7 Ways to Enjoy Shrimp Now

There is no wrong way to prepare shrimp

Pat York
Timmy Cheramie Shrimp Boil
Photo: Beth Drelling

The coastal waters of our region are serving up some delicious shrimp this season. Regardless of whether you purchase shrimp– at the wharf, grocer, or a restaurant–don't settle for anything less than Wild American Shrimp. More nutritious, tastier, and by far fresher than imported varieties, buying shrimp (or any fish and seafood) from local waters helps support the hundreds of coastal communities and generational fishing families that have withstood environmental catastrophes, disastrous weather conditions, and years of foreign competition.

As we were reminded in the movie Forrest Gump, there is almost no end to the ways we can prepare these tasty jewels of the sea. Grilled, boiled, or fried, there is a shrimp recipe to fit your appetite. Here are 7 ways to prepare the South’s favorite shellfish.

1. Boil It
Whether you call it a low country boil or Frogmore Stew, the tempting odor of this one-pot meal will transport you back to the shoreline. Light the citronella candles and line a picnic table with newspaper; there is no need for plates and flatware when you simply scoop the contents of your boil out onto the table for everyone to enjoy. Just remember to supply lots of napkins.

2. Fry It
It is true that, here in the South, we get a little carried away with frying just about everything. But no one can fault us for relishing the delicacy known as fried shrimp, the sweet and juicy shellfish hiding under a crispy hot, seasoned crust. Keep ‘em coming! This Cajun-flavored fried shrimp has been a reader favorite for years.  

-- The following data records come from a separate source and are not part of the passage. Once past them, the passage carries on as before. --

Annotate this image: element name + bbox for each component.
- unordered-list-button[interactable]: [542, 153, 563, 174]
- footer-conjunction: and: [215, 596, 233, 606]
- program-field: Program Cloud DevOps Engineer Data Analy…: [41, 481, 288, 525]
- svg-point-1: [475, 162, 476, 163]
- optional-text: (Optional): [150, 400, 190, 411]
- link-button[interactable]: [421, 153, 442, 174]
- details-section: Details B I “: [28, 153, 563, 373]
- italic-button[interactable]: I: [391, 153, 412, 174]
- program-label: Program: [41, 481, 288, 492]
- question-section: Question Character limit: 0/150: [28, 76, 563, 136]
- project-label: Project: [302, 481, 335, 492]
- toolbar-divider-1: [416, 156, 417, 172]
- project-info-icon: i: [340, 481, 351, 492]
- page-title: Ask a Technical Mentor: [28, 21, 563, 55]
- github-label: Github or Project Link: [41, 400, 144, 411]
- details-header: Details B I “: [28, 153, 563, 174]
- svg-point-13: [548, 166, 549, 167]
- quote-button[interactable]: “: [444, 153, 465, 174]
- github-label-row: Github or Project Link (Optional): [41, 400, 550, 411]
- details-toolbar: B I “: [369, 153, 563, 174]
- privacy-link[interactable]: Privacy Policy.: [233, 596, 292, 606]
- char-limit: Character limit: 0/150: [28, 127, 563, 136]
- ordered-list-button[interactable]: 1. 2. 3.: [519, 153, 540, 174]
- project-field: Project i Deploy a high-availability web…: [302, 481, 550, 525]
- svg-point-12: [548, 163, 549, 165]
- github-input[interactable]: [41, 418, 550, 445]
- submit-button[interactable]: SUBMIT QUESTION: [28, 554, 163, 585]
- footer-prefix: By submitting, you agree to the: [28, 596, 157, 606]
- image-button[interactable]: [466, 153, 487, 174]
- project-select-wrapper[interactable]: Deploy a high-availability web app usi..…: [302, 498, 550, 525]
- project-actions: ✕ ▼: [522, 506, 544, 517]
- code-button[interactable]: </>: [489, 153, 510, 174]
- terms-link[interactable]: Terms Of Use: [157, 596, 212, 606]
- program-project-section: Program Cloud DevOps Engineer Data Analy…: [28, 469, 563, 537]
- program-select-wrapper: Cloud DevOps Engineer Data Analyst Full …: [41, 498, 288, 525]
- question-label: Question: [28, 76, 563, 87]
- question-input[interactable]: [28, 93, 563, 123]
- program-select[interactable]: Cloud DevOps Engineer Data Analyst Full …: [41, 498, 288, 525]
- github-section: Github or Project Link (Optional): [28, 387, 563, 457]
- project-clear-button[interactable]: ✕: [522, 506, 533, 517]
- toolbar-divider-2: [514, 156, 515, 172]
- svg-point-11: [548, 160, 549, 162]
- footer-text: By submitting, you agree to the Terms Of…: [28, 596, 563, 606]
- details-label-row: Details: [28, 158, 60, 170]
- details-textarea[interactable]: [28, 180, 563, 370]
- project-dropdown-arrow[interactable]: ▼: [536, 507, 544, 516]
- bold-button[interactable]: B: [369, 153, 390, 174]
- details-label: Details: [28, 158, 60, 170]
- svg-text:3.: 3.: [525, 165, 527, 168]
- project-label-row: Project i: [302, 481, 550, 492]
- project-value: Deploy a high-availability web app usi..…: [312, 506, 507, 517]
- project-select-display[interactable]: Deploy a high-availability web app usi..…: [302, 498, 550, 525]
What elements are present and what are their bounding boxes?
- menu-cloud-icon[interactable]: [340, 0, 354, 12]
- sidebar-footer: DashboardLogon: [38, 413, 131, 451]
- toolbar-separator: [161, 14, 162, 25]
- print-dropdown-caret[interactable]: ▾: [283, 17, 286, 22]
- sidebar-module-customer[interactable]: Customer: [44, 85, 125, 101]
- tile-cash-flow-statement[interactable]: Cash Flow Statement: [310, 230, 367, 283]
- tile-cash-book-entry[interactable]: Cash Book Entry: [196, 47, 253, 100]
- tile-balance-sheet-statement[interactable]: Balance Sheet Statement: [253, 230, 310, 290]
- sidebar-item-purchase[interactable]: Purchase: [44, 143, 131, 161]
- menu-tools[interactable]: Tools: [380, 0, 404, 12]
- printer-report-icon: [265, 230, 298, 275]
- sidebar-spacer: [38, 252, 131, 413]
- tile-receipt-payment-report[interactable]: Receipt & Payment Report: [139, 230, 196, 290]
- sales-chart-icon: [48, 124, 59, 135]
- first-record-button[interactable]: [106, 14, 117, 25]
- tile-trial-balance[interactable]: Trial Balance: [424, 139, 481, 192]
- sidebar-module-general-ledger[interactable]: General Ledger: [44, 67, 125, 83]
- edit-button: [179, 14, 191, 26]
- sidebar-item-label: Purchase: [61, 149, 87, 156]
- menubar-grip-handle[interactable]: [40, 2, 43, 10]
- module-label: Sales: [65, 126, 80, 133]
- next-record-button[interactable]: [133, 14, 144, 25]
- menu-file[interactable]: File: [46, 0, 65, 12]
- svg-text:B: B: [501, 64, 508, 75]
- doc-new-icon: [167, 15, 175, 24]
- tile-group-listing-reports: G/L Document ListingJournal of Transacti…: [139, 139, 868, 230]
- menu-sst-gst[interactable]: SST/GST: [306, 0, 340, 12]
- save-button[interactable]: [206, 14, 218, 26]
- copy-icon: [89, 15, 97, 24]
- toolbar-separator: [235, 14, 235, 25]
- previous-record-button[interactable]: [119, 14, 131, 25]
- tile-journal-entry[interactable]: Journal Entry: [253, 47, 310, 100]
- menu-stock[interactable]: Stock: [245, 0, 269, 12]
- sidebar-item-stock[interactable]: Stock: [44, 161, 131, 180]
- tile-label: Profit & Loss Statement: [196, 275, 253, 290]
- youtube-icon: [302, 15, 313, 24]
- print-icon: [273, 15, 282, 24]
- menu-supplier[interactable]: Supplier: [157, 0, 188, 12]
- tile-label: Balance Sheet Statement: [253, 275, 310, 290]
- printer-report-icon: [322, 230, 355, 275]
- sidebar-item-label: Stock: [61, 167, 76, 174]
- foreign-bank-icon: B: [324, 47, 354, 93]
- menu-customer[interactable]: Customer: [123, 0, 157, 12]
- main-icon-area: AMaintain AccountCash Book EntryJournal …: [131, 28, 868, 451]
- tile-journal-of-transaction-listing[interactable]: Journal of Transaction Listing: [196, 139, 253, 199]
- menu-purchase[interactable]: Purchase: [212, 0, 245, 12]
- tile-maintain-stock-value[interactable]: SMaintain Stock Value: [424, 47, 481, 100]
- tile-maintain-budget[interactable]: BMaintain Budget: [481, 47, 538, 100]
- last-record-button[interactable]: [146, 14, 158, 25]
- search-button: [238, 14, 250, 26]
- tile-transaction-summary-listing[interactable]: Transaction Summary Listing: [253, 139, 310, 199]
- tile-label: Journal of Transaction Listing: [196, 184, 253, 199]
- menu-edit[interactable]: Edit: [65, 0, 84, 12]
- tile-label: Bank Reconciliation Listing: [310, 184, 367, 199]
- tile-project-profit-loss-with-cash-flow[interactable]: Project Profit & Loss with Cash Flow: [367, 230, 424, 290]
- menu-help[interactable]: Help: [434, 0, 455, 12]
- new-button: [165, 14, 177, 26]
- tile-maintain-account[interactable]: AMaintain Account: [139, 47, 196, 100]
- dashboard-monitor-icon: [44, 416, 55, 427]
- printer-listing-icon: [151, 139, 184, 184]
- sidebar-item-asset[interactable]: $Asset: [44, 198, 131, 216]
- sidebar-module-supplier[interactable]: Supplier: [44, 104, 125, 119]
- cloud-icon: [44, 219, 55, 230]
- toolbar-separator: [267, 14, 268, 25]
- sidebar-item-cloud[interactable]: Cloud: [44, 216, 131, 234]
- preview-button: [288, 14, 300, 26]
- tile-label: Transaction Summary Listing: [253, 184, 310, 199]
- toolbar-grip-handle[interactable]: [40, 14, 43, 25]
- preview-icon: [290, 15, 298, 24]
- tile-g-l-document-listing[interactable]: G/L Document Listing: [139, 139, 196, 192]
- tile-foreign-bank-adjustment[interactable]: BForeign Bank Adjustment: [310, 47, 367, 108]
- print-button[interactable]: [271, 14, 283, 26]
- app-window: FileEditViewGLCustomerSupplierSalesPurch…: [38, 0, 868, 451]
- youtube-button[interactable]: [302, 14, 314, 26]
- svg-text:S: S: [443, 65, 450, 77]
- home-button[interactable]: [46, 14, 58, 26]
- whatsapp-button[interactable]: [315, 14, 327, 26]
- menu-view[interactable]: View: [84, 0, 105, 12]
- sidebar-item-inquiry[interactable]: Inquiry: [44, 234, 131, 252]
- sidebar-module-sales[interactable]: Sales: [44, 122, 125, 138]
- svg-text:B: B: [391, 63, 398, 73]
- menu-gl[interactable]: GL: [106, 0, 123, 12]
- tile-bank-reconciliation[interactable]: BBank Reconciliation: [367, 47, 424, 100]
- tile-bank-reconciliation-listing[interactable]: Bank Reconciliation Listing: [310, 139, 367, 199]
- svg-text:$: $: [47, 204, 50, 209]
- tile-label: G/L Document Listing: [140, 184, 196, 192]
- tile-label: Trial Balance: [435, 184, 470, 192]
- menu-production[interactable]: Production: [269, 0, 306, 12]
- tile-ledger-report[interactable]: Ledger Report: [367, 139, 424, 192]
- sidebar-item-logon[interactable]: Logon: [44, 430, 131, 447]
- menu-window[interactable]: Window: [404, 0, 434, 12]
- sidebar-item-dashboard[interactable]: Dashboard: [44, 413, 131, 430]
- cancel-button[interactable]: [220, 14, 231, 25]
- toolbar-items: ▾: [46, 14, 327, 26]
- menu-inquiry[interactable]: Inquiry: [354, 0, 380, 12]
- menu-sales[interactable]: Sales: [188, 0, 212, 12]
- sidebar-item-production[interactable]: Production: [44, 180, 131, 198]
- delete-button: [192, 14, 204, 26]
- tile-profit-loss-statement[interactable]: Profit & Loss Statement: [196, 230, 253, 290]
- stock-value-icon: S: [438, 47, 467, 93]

Easy Southern Supper Recipes: Bayou Fried Shrimp
Bayou Fried Shrimp
Photo: Beth Dreiling Hontzas

3. BBQ It
These tasty crustaceans aren’t actually laying out on the grill, but they are simmering in a flavorful BBQ sauce which can be made ahead. Plus, the leftover sauce in the pan makes a fabulous dipping sauce for your bread.

4. Spike It
Shrimp plays well with fresh vegetables when you thread them side by side on skewers. Flavorful shrimp kabobs bring a coastal flavor to any outdoor party or quick weeknight supper.

5. Go Creole
Shrimp is a popular ingredient in two traditional Creole dishes, gumbo and jambalaya. Cooks will argue for days over which ingredient combination is best for their signature dish, but one thing is certain: gumbos and jambalayas, both loaded with meats, seafood, and fresh vegetables, were created as a way to use the ingredients on hand in a most delicious manner.

Creole Seafood Jambalaya
Creole Seafood Jambalaya
Photo: Alison Miksch

6. Enjoy it for Lunch
Oftentimes the inaugural seafood meal for a traveler’s first beach trip, the origins of the shrimp po’boy can be traced back to the railroad riots of 1929 and the Martin Brothers' Coffee Stand and Restaurant in the French Market.

7. Serve it for Breakfast
The earliest recipes for shrimp and grits call for using hominy, another form of corn. A beloved breakfast dish but also popular for brunch or dinner, shrimp and grits is a delicious showcase for two of the South’s classic culinary ingredients.

What is your favorite way to enjoy shrimp?